Dhruv Patel

About me

I am an MS Robotics student at the School of Interactive Computing, Georgia Tech. I currently conduct research on Cross-Embodiment Learning for Robot Manipulation from Human-Play data at the Robot Learning and Reasoning (RL2) lab with Dr. Danfei Xu . Presently, I am working on extending our recent work, EgoMimic (CoRL 2024) for diverse multi-task settings and various axes of generalization (behavior, scene), exploring Vision-Language Models (VLMs) and large-scale embodied human datasets. My interests broadly lie at the intersection of Robotics, Computer Vision and Deep Learning.

UPDATE: I am actively seeking full-time opportunities in AI/Robotics starting May 2025 — feel free to reach out if there's a fit!

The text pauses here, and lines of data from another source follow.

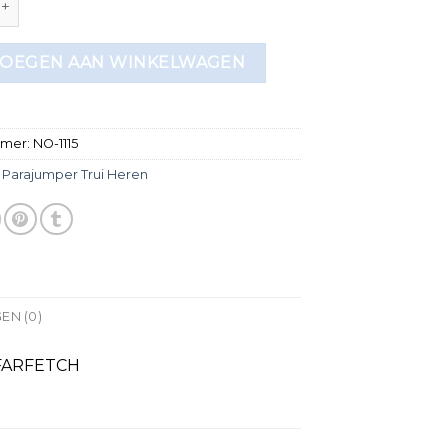
OEGEN AAN WINKELWAGEN
mmer:
NO-1115
:
Parajumper Trui Heren
EN (0)
s FARFETCH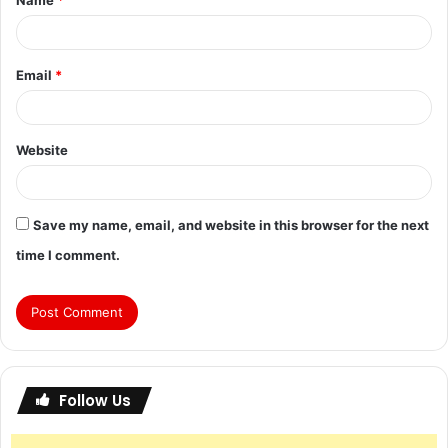
Email
*
Website
Save my name, email, and website in this browser for the next
time I comment.
Follow Us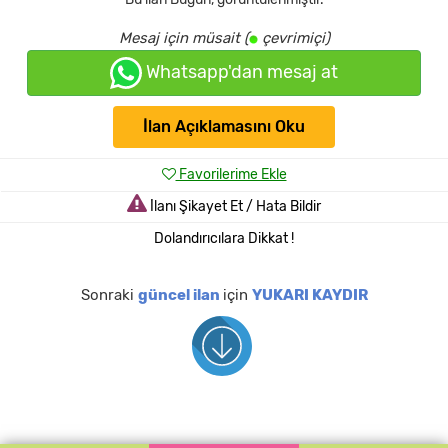
Mesaj için müsait (
çevrimiçi)
Whatsapp'dan mesaj at
İlan Açıklamasını Oku
Favorilerime Ekle
İlanı Şikayet Et / Hata Bildir
Dolandırıcılara Dikkat !
Sonraki
güncel ilan
için
YUKARI KAYDIR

I spent summer 2024 interning at Honda Research Institute, USA, working on Scene Understanding for Autonomous Driving at Intersections. Before Georgia Tech, I explored open-source software development as a Google Summer of Code'23 contributor at Unify AI, with an aim to optimize SLAM for real-world deployment in Robotics applications. Prior to this, I was a Project Associate at the Robotics Research Centre (RRC), where I worked on Scene Understanding for Autonomous Driving in Adverse Weather Conditions (affiliated with Queensland University of Technology (QUT) and ZF Group, and spearheaded the IHub Project Mobility on UAV-based Visual Remote Sensing for Civil Infrastructure Safety Assessment. I spent the summer of 2020 working on Simultaneous Localization and Mapping (SLAM) for Level-5 Autonomy at Swaayatt Robots. Post this, I transitioned to a Software Engineering role at Amdocs, and alongside, collaborated with the Norwegian Biometrics Laboratory (NTNU, Norway) to conduct research on Image Super-Resolution problem.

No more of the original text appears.